■ EXERCISE GOAL
Take from the data every line in which the word "sind" is found.

■ MATERIAL FOR THE TASK
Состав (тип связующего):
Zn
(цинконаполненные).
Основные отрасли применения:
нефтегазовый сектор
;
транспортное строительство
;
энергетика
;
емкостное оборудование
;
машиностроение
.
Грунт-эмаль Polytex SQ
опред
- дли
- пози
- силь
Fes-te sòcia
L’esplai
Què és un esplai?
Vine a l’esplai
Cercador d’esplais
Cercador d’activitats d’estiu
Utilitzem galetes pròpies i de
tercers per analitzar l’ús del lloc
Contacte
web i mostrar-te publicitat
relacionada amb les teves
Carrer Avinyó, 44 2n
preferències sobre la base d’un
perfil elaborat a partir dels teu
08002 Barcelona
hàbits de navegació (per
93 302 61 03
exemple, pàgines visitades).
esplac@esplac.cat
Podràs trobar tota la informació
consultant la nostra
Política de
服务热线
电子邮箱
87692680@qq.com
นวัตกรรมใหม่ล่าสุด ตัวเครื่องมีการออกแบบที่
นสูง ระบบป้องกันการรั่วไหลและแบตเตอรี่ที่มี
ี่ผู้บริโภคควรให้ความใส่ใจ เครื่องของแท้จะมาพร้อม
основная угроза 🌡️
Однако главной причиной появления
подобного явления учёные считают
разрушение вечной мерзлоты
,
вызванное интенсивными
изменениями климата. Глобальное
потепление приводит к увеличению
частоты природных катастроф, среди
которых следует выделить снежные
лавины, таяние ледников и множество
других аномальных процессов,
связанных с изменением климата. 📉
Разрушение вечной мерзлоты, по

---

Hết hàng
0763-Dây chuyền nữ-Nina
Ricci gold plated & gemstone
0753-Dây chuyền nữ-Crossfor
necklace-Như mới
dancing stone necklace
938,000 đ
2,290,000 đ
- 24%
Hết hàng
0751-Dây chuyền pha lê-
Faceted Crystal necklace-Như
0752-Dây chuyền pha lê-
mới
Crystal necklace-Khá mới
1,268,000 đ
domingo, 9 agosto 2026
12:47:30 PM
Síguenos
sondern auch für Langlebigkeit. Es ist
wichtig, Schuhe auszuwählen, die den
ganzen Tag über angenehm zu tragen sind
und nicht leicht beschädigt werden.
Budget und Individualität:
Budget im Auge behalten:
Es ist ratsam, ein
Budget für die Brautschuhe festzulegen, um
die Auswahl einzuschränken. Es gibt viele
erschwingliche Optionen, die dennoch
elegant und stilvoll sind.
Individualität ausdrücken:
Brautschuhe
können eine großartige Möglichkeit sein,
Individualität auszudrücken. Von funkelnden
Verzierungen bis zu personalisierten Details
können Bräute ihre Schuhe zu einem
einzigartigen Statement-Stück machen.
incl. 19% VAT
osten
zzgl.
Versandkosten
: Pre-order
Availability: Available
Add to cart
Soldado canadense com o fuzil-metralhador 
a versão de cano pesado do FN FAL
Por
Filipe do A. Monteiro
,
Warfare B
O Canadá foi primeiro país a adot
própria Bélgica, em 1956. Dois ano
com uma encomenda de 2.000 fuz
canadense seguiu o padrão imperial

...

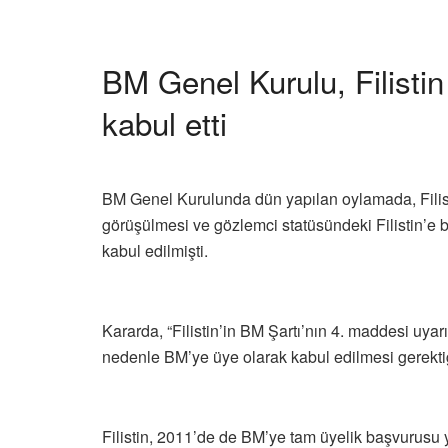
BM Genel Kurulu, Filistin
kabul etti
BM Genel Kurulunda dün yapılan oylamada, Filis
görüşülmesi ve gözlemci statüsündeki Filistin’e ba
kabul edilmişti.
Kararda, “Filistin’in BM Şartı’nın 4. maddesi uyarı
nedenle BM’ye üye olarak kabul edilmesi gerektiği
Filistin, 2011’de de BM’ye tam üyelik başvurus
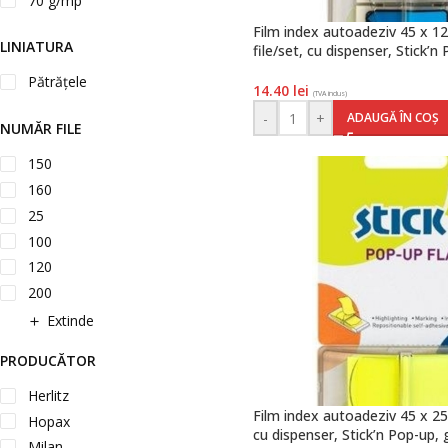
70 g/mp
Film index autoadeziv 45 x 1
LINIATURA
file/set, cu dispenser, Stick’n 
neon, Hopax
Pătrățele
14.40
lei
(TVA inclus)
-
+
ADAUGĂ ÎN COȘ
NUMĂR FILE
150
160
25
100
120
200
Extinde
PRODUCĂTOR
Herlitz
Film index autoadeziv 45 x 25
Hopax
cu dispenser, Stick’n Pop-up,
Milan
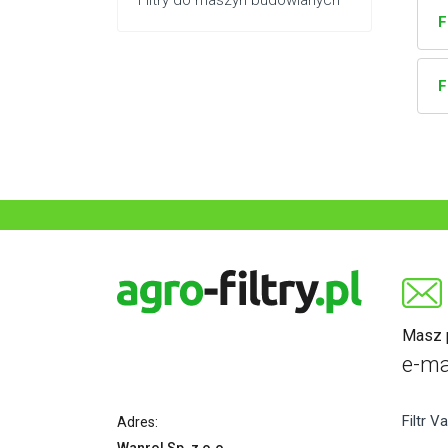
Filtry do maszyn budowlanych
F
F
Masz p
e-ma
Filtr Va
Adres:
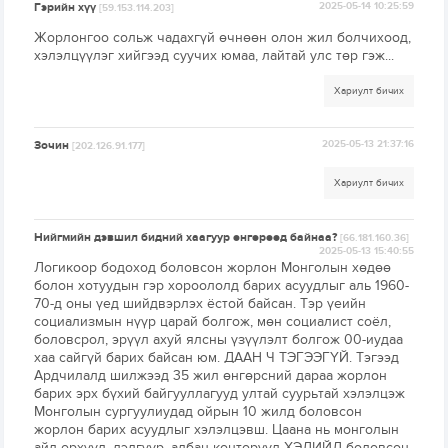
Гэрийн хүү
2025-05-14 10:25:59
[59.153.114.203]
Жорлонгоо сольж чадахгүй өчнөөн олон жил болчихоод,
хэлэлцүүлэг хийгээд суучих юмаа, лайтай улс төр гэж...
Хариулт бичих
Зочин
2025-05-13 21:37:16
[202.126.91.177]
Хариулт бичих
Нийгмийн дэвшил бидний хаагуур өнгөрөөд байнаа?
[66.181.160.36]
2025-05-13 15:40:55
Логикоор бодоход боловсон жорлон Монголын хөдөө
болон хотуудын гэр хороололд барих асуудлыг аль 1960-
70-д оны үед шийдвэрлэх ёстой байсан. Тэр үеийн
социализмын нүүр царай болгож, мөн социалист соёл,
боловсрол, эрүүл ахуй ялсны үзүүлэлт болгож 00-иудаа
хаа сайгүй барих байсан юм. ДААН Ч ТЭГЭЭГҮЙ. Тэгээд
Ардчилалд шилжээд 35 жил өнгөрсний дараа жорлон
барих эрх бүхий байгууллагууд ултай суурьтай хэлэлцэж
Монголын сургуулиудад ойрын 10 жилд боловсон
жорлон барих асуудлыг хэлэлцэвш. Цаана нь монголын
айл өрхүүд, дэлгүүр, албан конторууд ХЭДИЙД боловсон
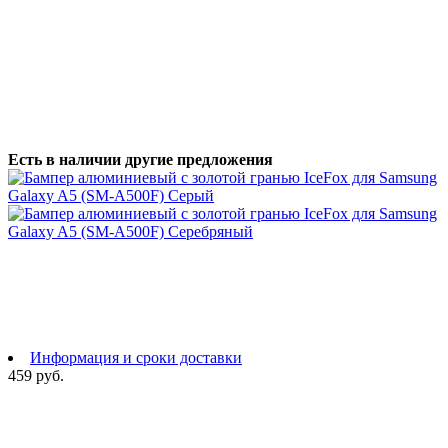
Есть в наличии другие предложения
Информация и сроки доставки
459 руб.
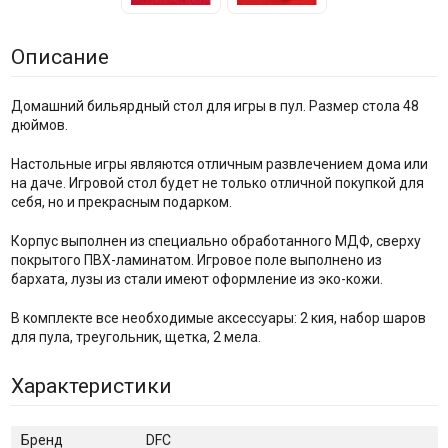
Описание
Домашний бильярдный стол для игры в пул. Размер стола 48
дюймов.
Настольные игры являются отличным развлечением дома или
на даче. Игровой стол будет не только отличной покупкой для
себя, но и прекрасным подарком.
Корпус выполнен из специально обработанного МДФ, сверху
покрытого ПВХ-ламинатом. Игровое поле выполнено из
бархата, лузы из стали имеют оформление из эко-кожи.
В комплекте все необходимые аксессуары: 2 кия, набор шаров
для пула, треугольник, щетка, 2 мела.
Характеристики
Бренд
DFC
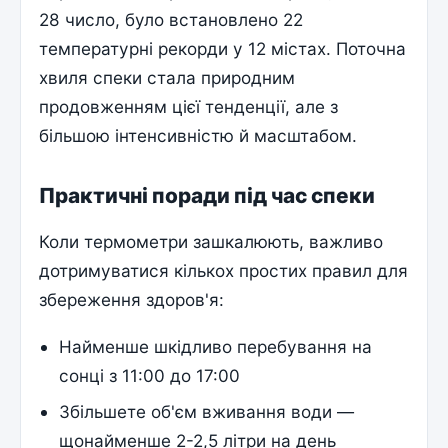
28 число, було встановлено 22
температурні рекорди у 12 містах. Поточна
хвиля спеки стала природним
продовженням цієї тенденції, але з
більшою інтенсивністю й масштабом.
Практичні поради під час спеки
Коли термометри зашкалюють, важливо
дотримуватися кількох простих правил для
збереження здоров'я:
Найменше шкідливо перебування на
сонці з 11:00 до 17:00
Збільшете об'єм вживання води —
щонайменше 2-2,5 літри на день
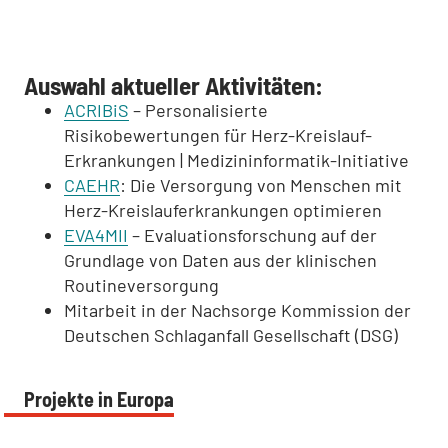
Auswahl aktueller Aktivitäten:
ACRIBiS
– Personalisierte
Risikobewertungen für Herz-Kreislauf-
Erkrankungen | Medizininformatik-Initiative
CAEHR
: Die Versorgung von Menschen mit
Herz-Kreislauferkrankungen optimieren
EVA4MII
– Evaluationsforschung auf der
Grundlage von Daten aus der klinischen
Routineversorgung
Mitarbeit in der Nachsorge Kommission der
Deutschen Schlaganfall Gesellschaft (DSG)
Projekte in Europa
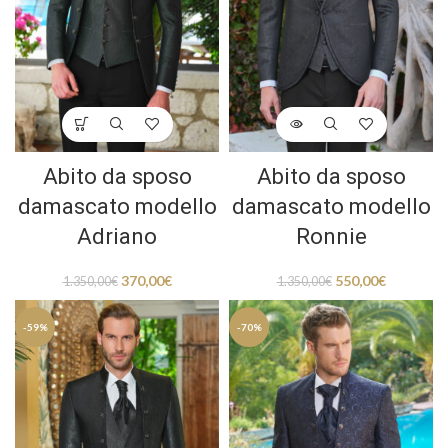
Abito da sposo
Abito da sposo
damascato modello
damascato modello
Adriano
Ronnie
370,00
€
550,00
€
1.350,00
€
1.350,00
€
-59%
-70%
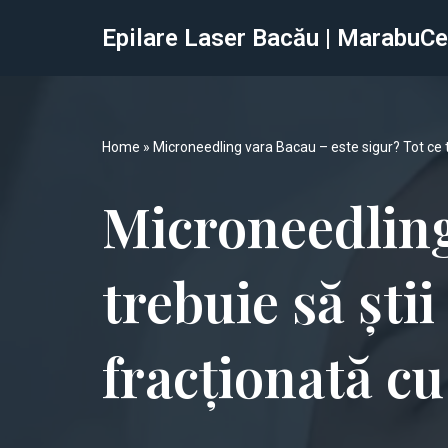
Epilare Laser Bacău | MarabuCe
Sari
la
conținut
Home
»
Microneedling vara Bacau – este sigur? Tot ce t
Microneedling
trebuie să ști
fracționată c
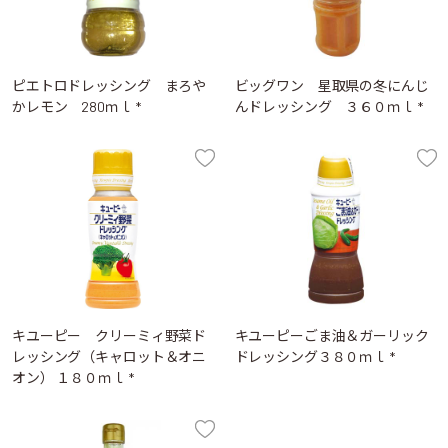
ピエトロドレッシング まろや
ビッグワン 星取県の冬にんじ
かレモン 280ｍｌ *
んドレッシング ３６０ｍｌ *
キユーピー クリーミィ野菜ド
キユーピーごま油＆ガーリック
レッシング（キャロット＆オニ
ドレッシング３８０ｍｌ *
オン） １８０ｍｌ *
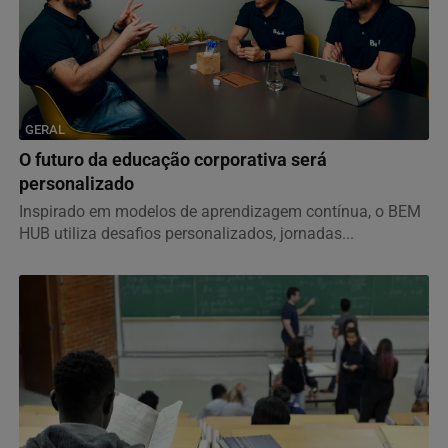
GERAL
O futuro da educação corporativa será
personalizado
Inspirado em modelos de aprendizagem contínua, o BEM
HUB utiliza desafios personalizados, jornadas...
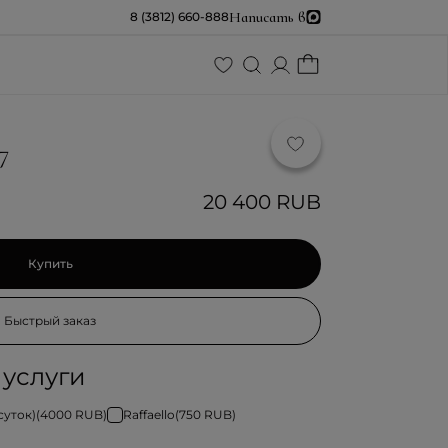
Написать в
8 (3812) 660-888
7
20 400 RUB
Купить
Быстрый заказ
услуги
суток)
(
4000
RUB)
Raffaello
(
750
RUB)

■ RESULT OF THE TASK
ganzen Tag über angenehm zu tragen sind
elegant und stilvoll sind.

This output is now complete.